Maybe this "knowledgeable" official is in a key place in the Obama Administration. Maybe not. Maybe he is putting out an agreed line from the Pentagon and the State Department. Or maybe he is unhappy with the trend of US policy and possible talks with Tehran (keep reading) and is trying to unsettle it. Maybe he genuinely thinks that military action is on the cards. Or maybe he is using McGreal to put more pressure on the Iranians to come to the table on their knees.
(McGreal's other "official" in the story makes a vague statement that says nothing about the balance between sanctions and an attack, ""We don't see a way forward. The record shows that there is nothing to work with.")
All of these possibilities, however, would unsettle The Guardian's Page 1 narrative.

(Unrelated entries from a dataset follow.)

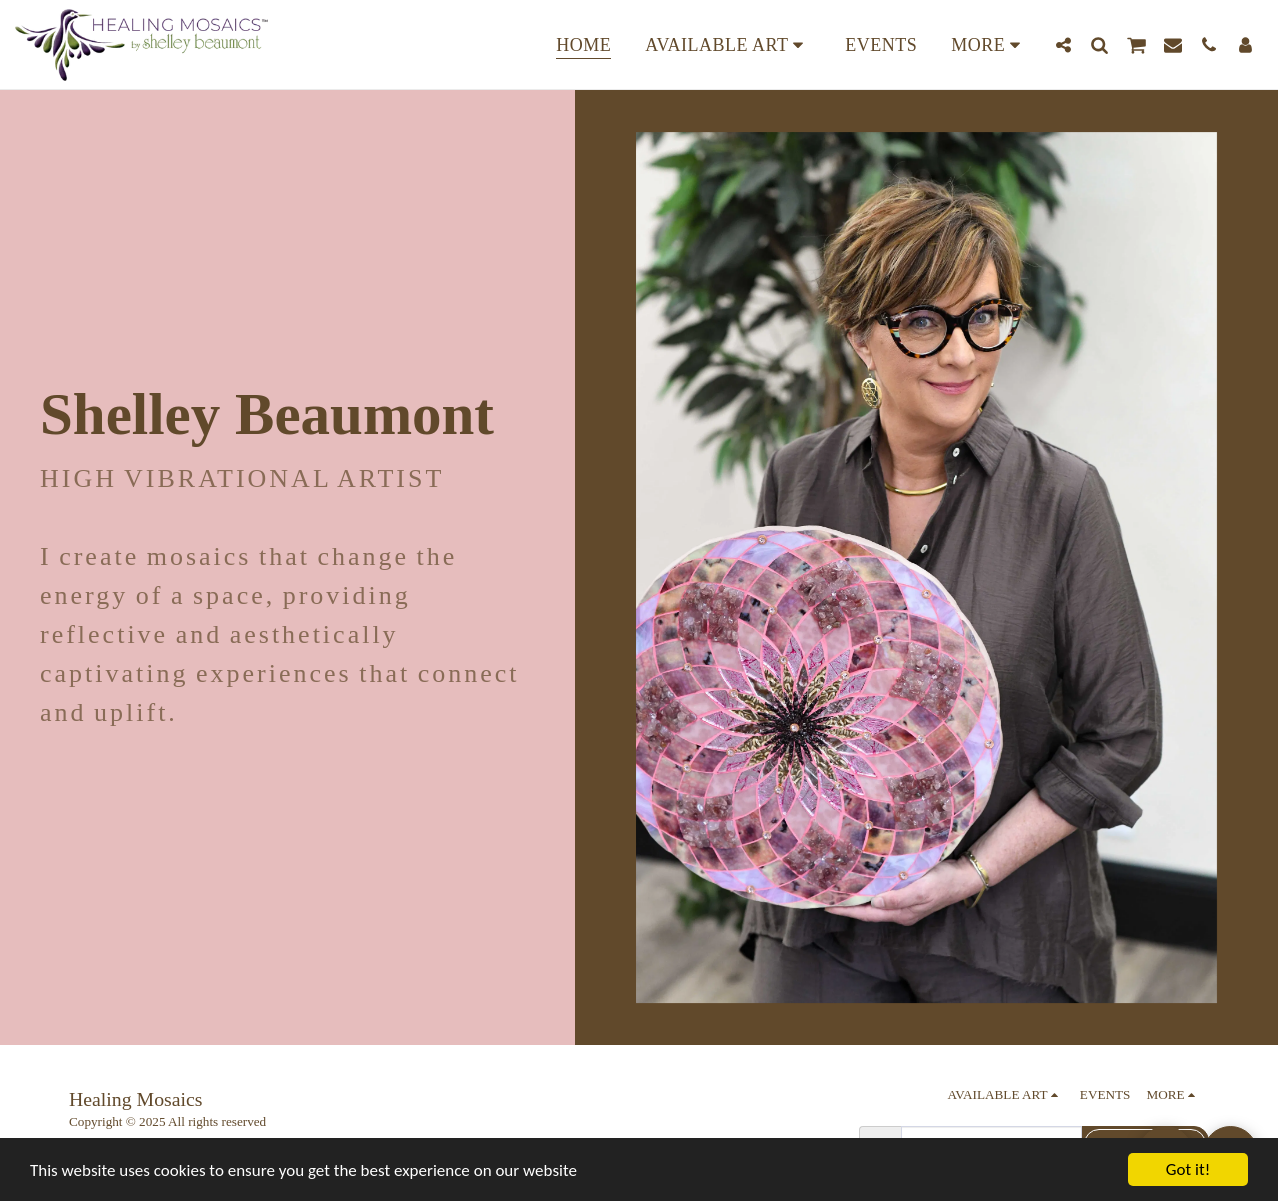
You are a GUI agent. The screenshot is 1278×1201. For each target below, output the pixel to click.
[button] (1063, 44)
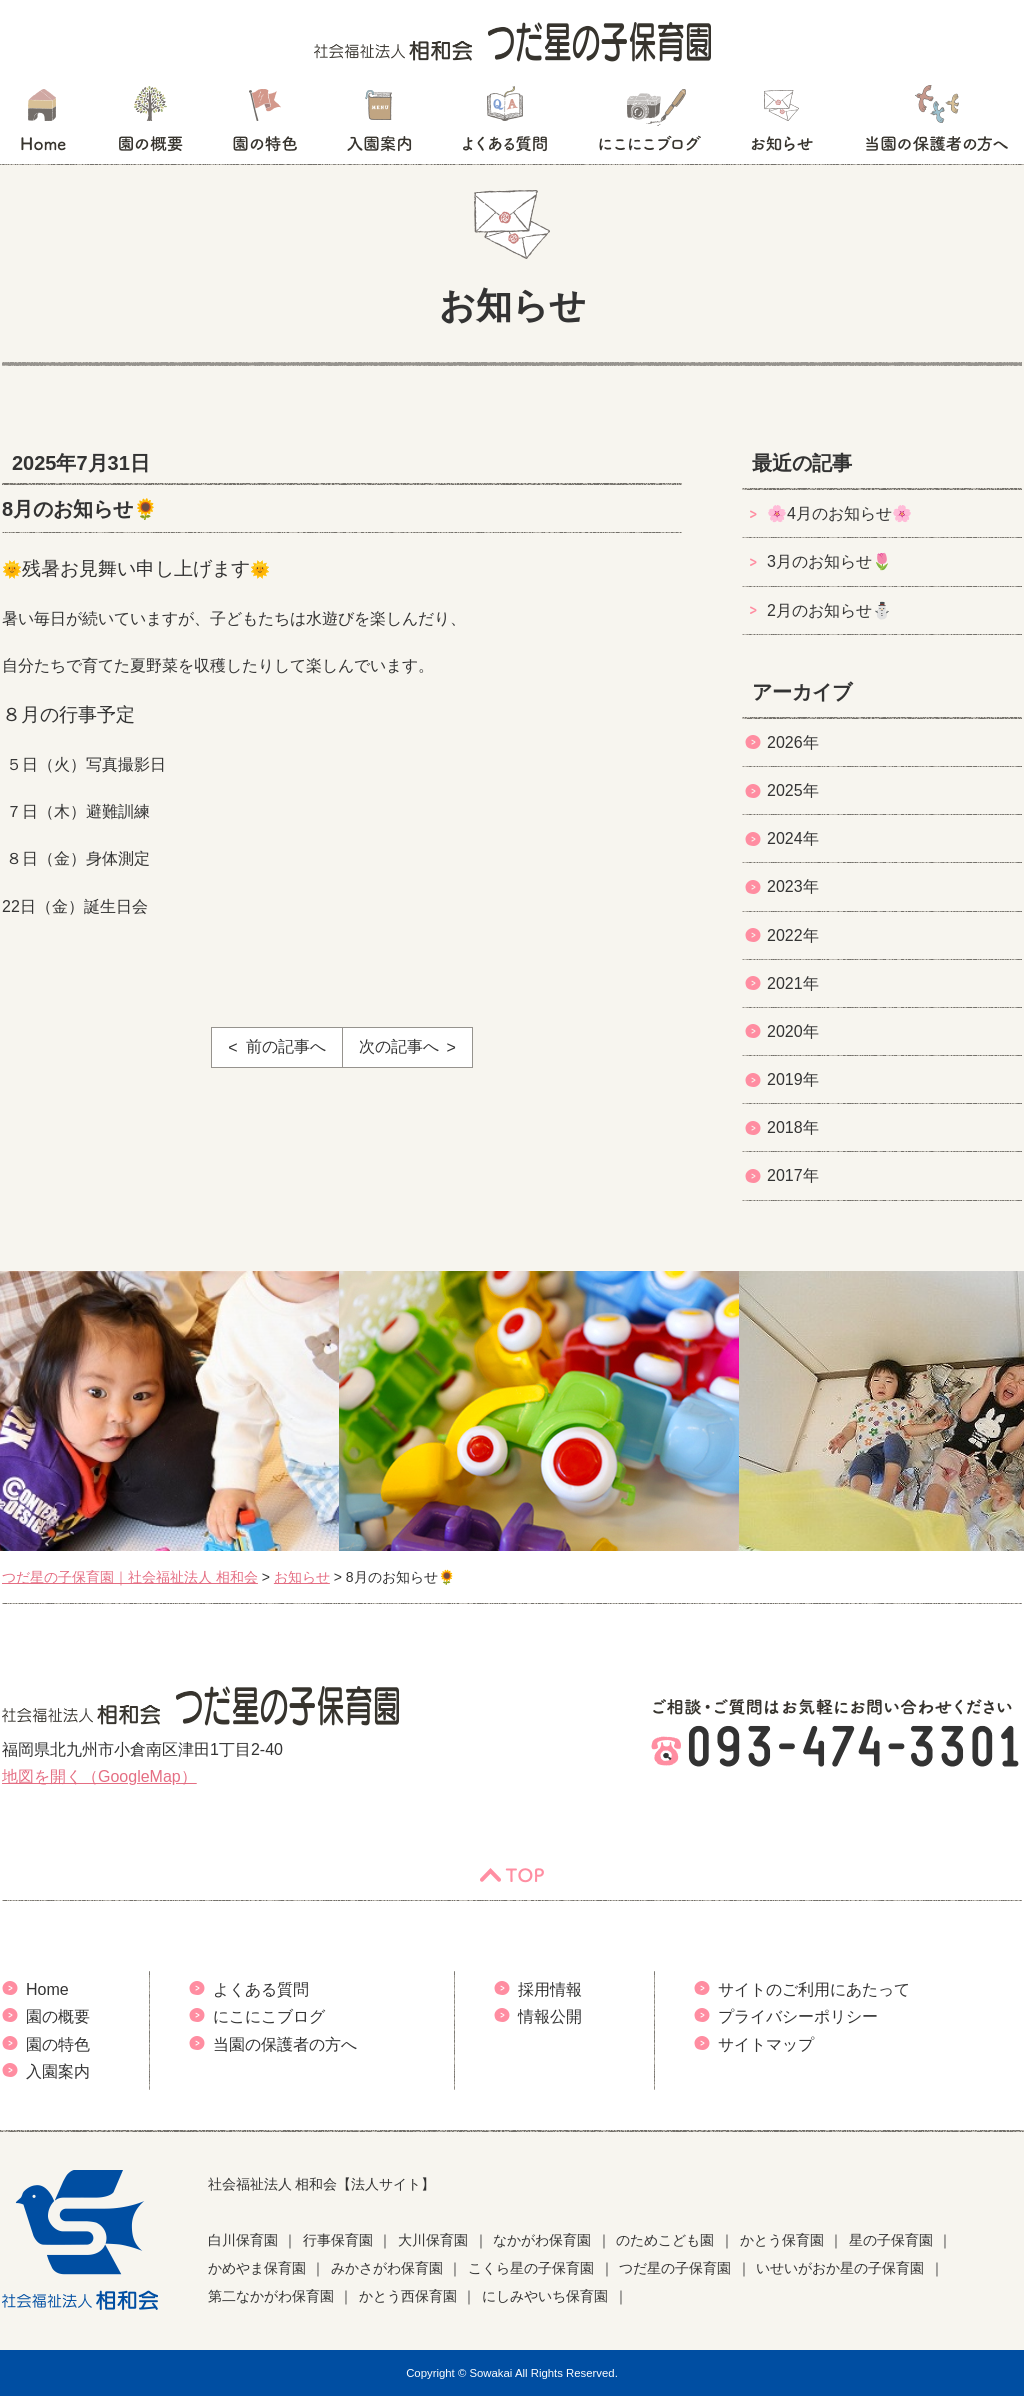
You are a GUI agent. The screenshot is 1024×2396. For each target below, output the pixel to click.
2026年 (793, 742)
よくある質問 (505, 125)
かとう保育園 (782, 2240)
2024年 (793, 838)
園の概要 (150, 125)
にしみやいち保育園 (545, 2296)
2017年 (793, 1175)
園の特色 (265, 125)
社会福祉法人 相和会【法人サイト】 (322, 2184)
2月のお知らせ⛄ (829, 610)
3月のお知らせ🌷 (829, 561)
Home (47, 1989)
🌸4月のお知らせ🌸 (839, 513)
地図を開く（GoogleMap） (99, 1776)
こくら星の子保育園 (531, 2268)
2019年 (793, 1079)
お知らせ (781, 125)
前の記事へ (286, 1046)
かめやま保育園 (257, 2268)
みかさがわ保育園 (387, 2268)
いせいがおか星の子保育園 (840, 2268)
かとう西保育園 (408, 2296)
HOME (42, 125)
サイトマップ (766, 2044)
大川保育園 (433, 2240)
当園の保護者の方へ (935, 125)
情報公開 (550, 2016)
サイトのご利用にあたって (814, 1989)
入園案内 (379, 125)
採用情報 (550, 1989)
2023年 (793, 886)
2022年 (793, 935)
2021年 (793, 983)
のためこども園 (665, 2240)
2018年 (793, 1127)
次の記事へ (399, 1046)
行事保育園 (338, 2240)
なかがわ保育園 (542, 2240)
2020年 (793, 1031)
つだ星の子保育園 (675, 2268)
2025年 (793, 790)
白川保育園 (243, 2240)
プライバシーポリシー (798, 2016)
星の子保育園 (891, 2240)
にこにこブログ (649, 125)
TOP (512, 1875)
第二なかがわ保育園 (271, 2296)
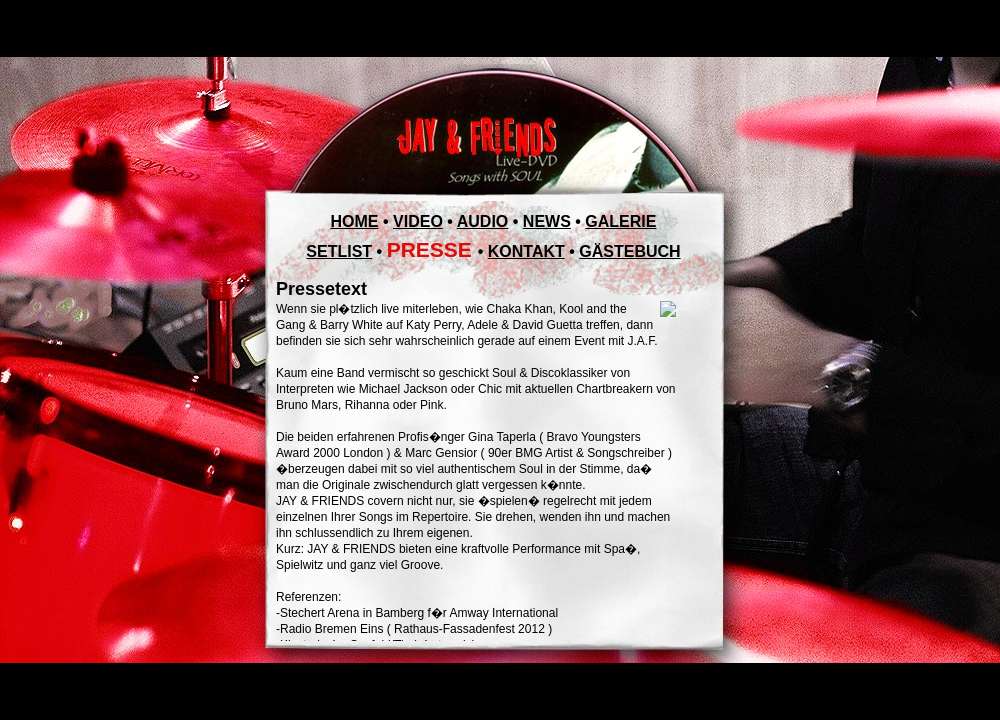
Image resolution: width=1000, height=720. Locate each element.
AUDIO (483, 221)
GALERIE (620, 221)
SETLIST (339, 251)
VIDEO (418, 221)
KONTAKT (526, 251)
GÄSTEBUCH (629, 251)
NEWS (547, 221)
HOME (355, 221)
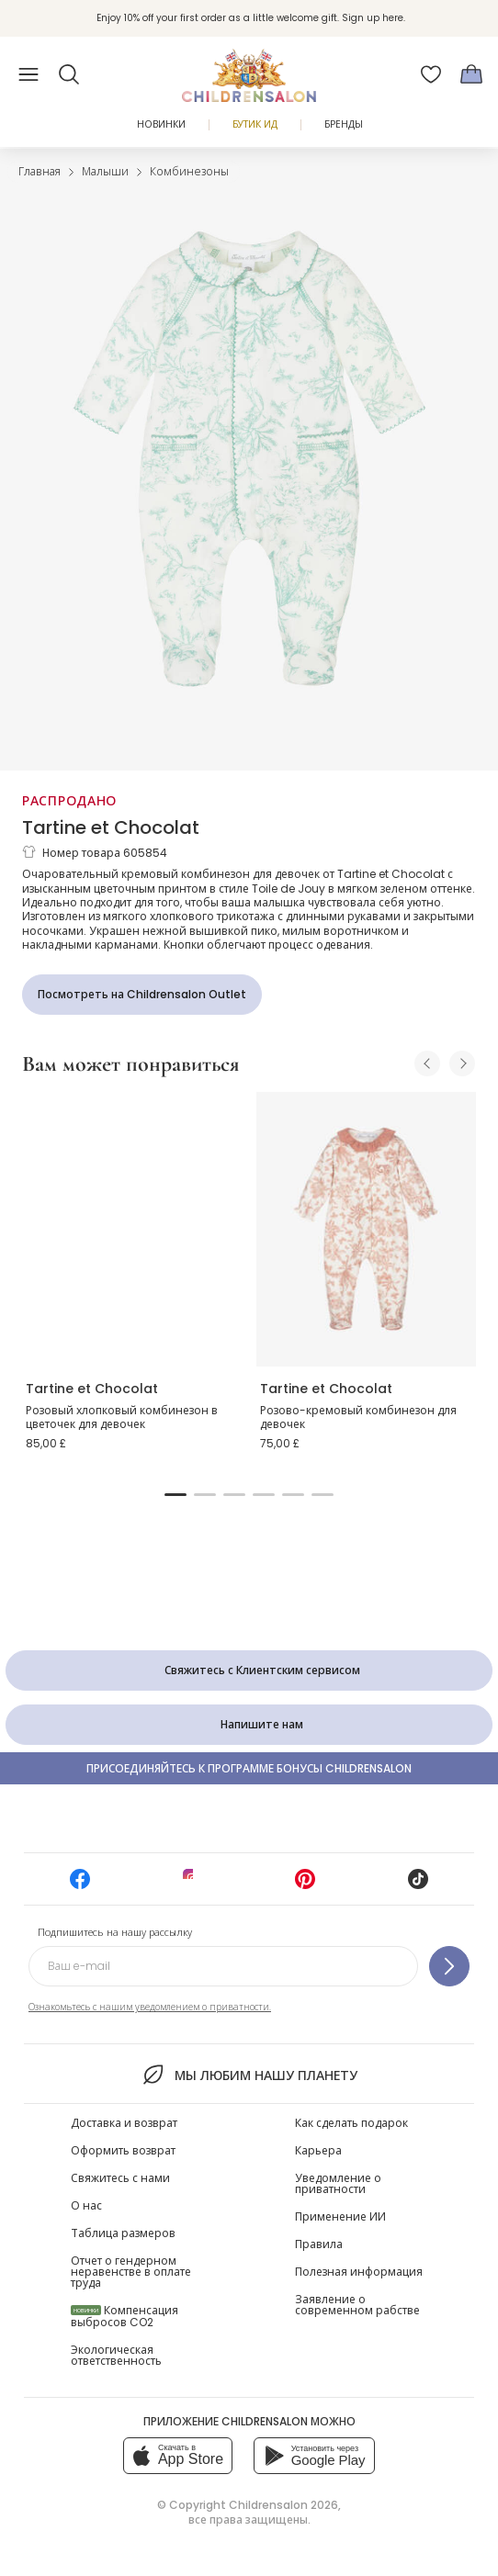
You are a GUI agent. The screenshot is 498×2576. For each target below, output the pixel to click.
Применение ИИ (340, 2216)
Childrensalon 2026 (283, 2505)
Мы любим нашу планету (249, 2074)
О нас (86, 2205)
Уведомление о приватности (338, 2183)
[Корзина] (471, 74)
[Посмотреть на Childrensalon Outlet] (142, 994)
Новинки (161, 124)
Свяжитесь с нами (120, 2178)
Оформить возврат (123, 2150)
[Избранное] (431, 74)
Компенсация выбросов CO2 (124, 2316)
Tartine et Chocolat (110, 827)
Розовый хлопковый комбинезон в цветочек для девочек (122, 1417)
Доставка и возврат (124, 2123)
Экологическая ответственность (116, 2355)
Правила (319, 2244)
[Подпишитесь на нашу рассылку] (449, 1966)
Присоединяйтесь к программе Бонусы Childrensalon (249, 1768)
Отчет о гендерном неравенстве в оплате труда (131, 2271)
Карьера (318, 2150)
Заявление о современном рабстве (357, 2304)
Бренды (343, 124)
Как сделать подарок (351, 2123)
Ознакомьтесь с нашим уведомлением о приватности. (149, 2007)
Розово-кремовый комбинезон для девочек (358, 1417)
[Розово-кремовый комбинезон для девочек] (366, 1229)
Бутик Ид (254, 124)
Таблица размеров (123, 2233)
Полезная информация (359, 2271)
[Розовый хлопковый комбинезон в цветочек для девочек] (132, 1229)
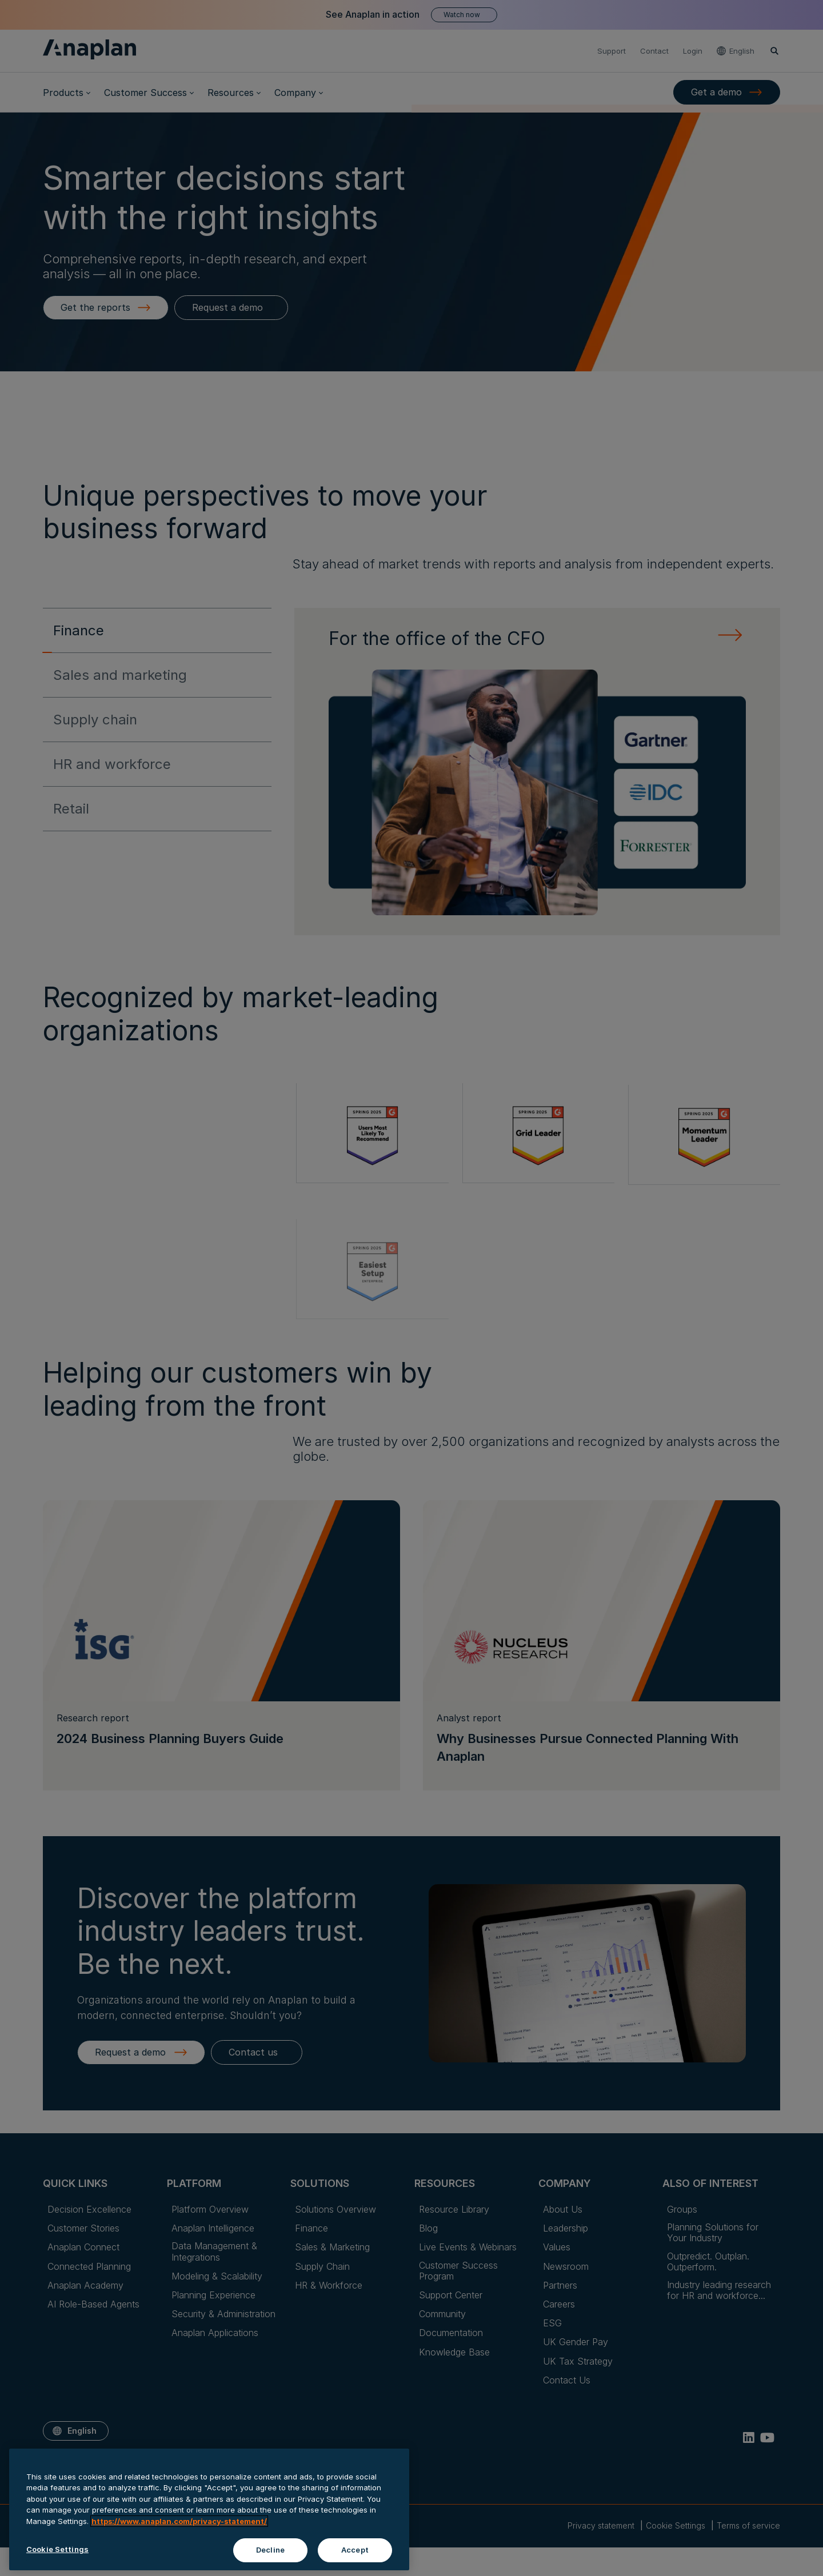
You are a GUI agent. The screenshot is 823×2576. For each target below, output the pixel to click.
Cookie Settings (57, 2553)
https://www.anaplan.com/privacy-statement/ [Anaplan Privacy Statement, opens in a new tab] (179, 2525)
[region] (209, 2513)
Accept (355, 2553)
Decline (270, 2553)
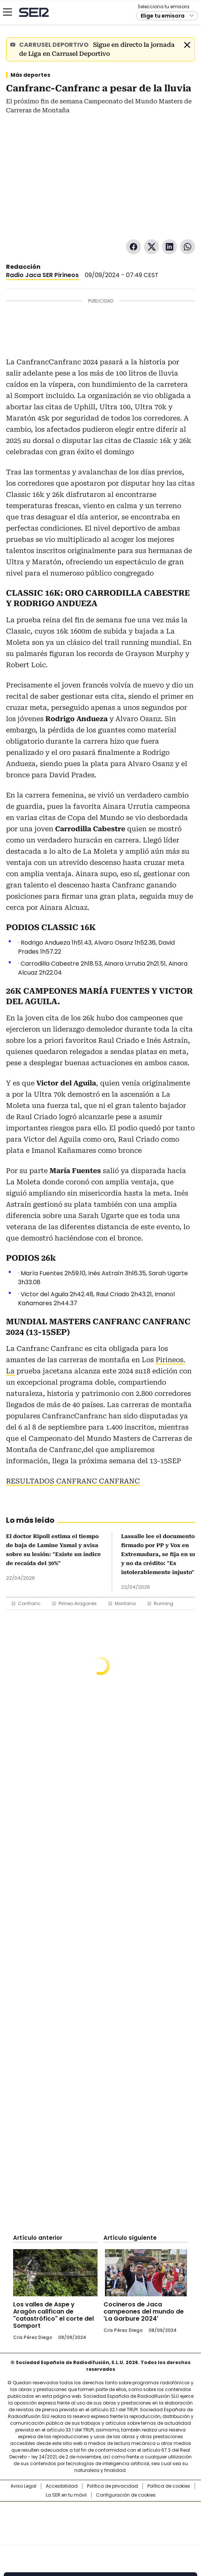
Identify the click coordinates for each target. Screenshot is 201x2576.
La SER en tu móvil (66, 2495)
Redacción (23, 266)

But why a Gold Medal for this? After all other media, such as The New York Times, have played this tune for months.
The Guardian, one of the "quality" markers for British journalism, earns the highest honour not just for going Page 1 with the hyperbole. Its real distinction is what it chose to ignore.
On Friday, both US Secretary of State Hillary Clinton and the European Union's foreign policy chief, Catherine Ashton, expressed "cautious optimism" over this week's letter from Tehran proposing renewed talks over Iran's nuclear programme. If that optimism comes to fruition, then Iran and the 5+1 Powers (US, UK, France, Germany, Russia, and China) will be sitting down for discussions for the first time since October 2009.
That, along with an examination of why all sides are edging towards negotiations at this moment, deserved the Page 1 treatment. But you will not find any mention of Clinton and Ashton in Saturday's Guardian. Indeed, you will not find any of its reporters on the story --- The Guardian website merely reprinted a short article from the Associated Press.